Nair first came across Janaki’s name among the list of members for the year 1932 of the Eugenics Society, earlier called the Galton Institute, London. This was the sole Indian name mentioned there, which piqued Nair’s curiosity. She describes the moment: “It said E. K. Janaki Ammal, Coimbatore, and I found no other Indian names that year; it would take another 35 years to have anthropologist L.K. Ananthakrishna Iyer’s name there.”
“Janaki is at last going to be very much visible, she’s going to be known,” says Nair, who is concerned that some accounts of her life dwell more on her background rather than her science. Nair is a historian of science and an independent researcher based in London and Kerala.
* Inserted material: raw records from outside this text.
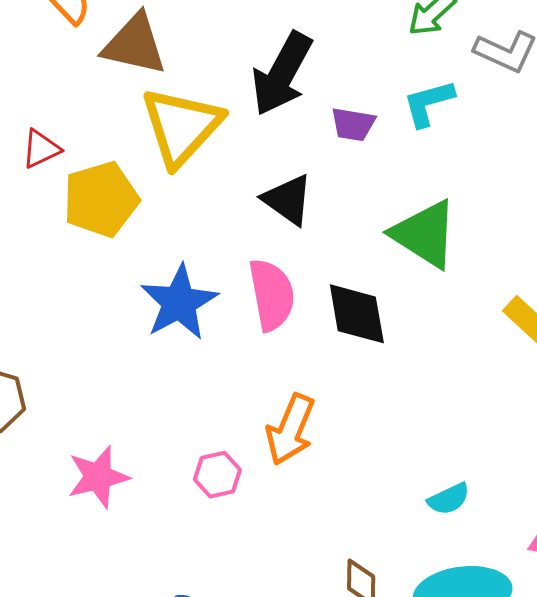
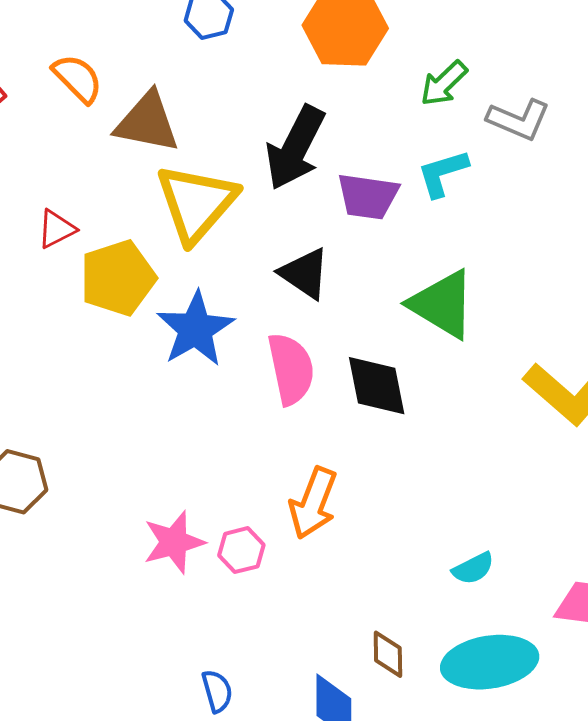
purple trapezoid: (353, 124) -> (368, 196), size x1.4
blue star: (179, 302) -> (195, 329), moved
pink star: (98, 477) -> (174, 542), moved

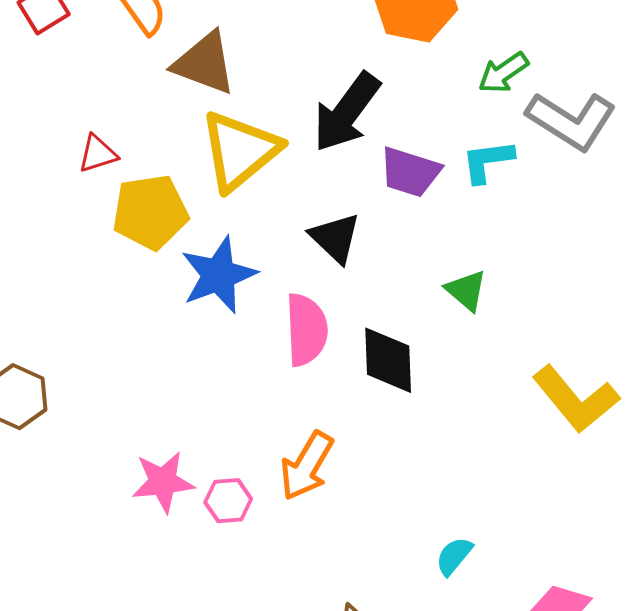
gray L-shape: (519, 120) -> (571, 121), size x1.4
green triangle: (442, 304) -> (466, 290), size x0.6
cyan semicircle: (473, 568) -> (454, 556), turned 147

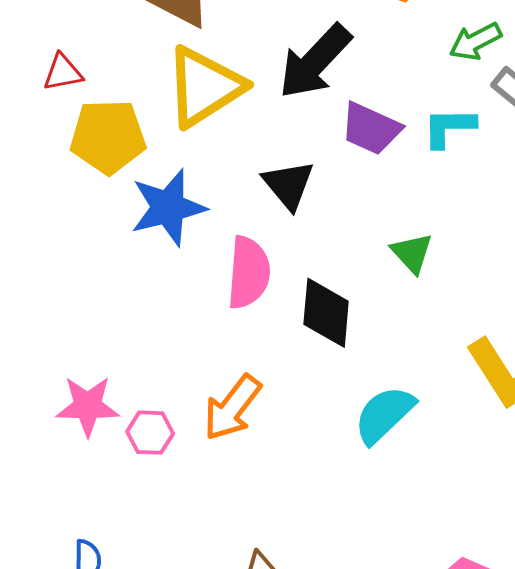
cyan semicircle: (454, 556) -> (384, 415), moved, size x1.6

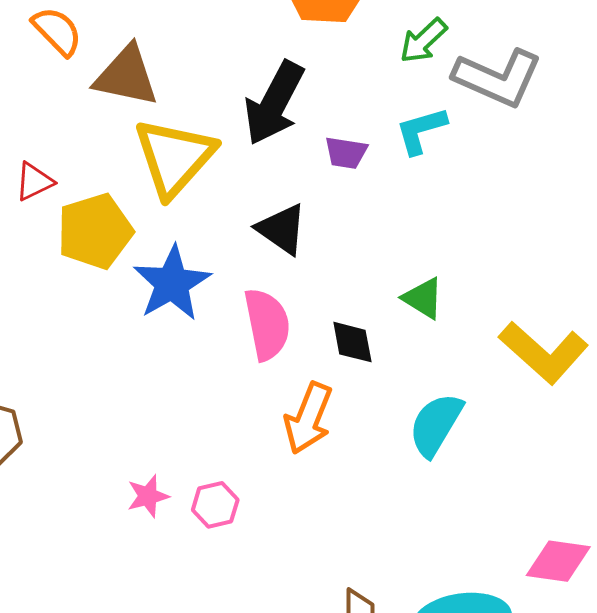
purple trapezoid: (371, 129) -> (346, 153), size x0.7
green triangle: (412, 253) -> (423, 298), moved
black diamond: (326, 313) -> (352, 342), size x0.7
pink star: (88, 406) -> (148, 496), size x0.7
orange arrow: (232, 408) -> (308, 418), moved

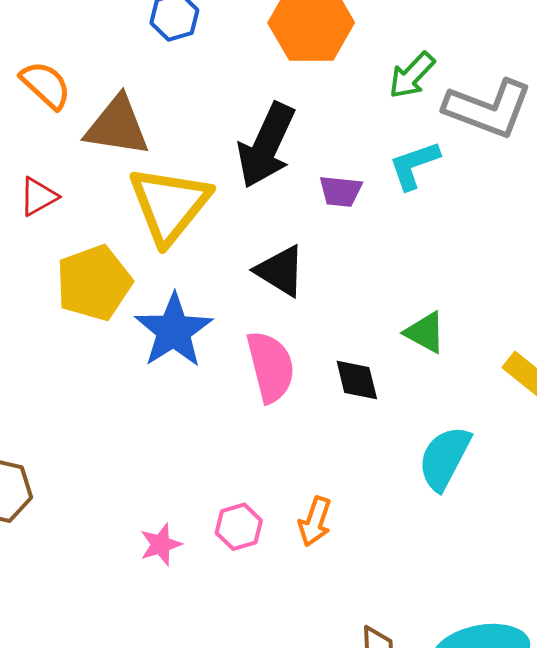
red triangle: (34, 182) -> (38, 197), moved
orange arrow: (308, 418) -> (315, 522), moved, size x0.7
pink hexagon: (215, 505) -> (239, 527), moved

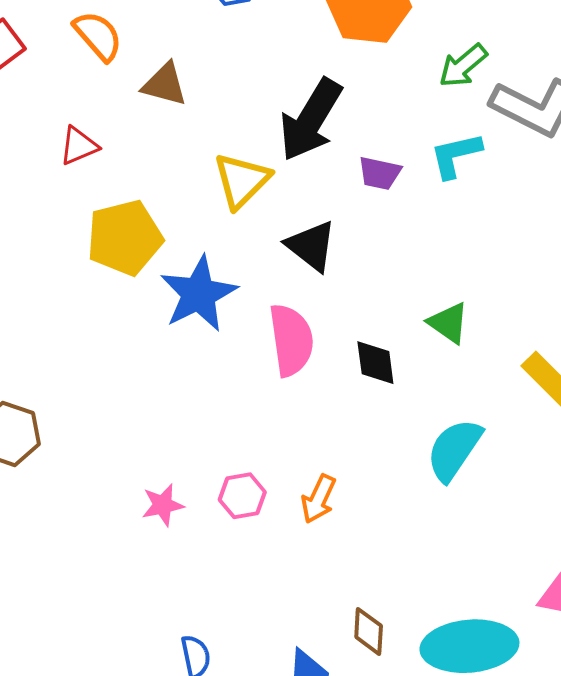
brown triangle: (117, 126) -> (165, 84), size x0.7
yellow triangle: (169, 205) -> (242, 180), moved, size x0.7

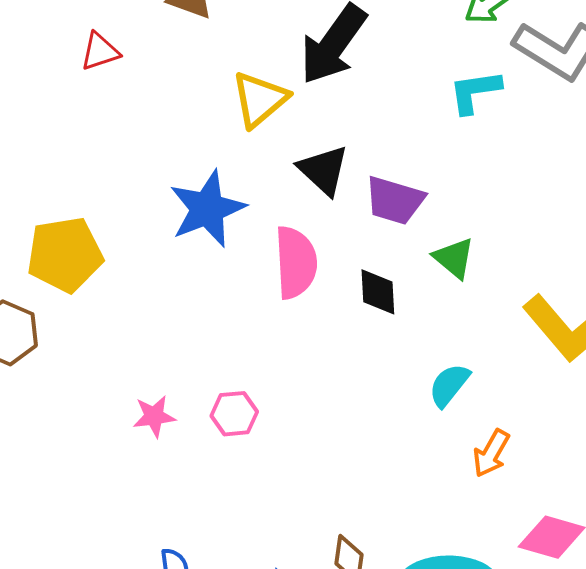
purple trapezoid: (380, 173) -> (395, 200), moved, size x1.4
yellow pentagon: (125, 238) -> (65, 255), moved
cyan semicircle: (454, 450) -> (449, 385), size x0.7
orange arrow: (319, 499) -> (491, 453), moved

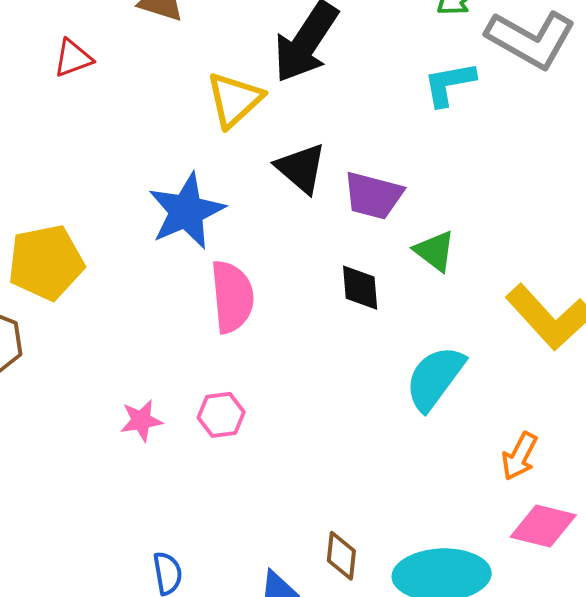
pink semicircle: (296, 262) -> (232, 297), moved
cyan semicircle: (449, 385) -> (435, 378), size x1.5
orange arrow: (491, 453) -> (520, 456), moved

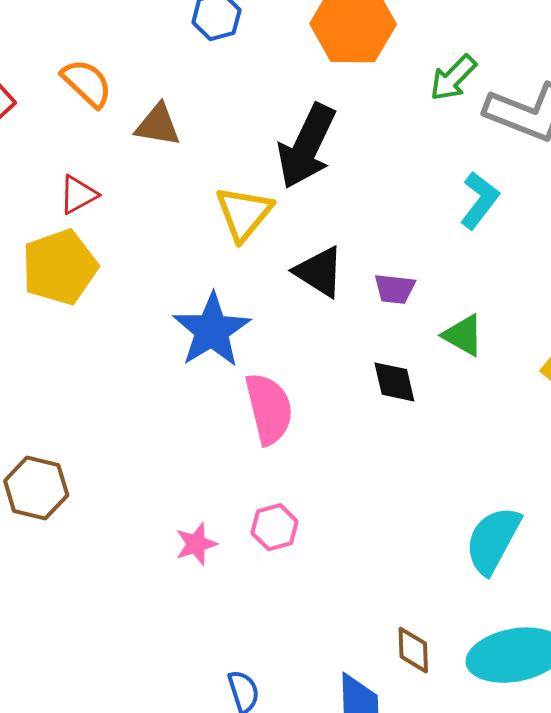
cyan L-shape: (449, 84) -> (479, 200), moved, turned 146
purple trapezoid: (373, 196) -> (395, 289), size x0.7
yellow pentagon: (46, 262) -> (60, 267), moved
cyan semicircle: (435, 378) -> (493, 540), moved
She completed her doctorate in 2003 from the School of Oriental and African Studies, University of London, on museums and the shaping of the sciences in India. “The interest has always been in Janaki’s mixed-race origin. I think that her work was far more important than all of that.”
It has been a long haul for Nair, who spent a third of her writing life looking for Janaki and producing this biography. It was both luck and a lot of forensic searching, sometimes serendipitous, that led the author to archival material on the scientist who was born in 1897, in Thalassery, in the erstwhile Malabar region, part of the Madras Presidency. Janaki studied at the Queen Mary’s College and Presidency College, Madras and taught at the Women’s Christian College in the city for five years, with breaks.
While the letters Janaki received have not been preserved, much of her correspondence with people have been archived in repositories. “She was very witty,” says Nair, describing her spirit. “She had a wonderful style of writing, and she always brought in fairy tales,” she recalls, citing an occasion when the botanist called herself the Cinderella of the Sugarcane Breeding Institute in Coimbatore. “That’s how she felt when she was vindicated years later, when a sugarcane and maize hybrid, which she had crafted — that scientists at the institute doubted — flowered. They had thought it was not a genuine cross.” She chose this combination as a challenge to produce a difficult inter-generic cross.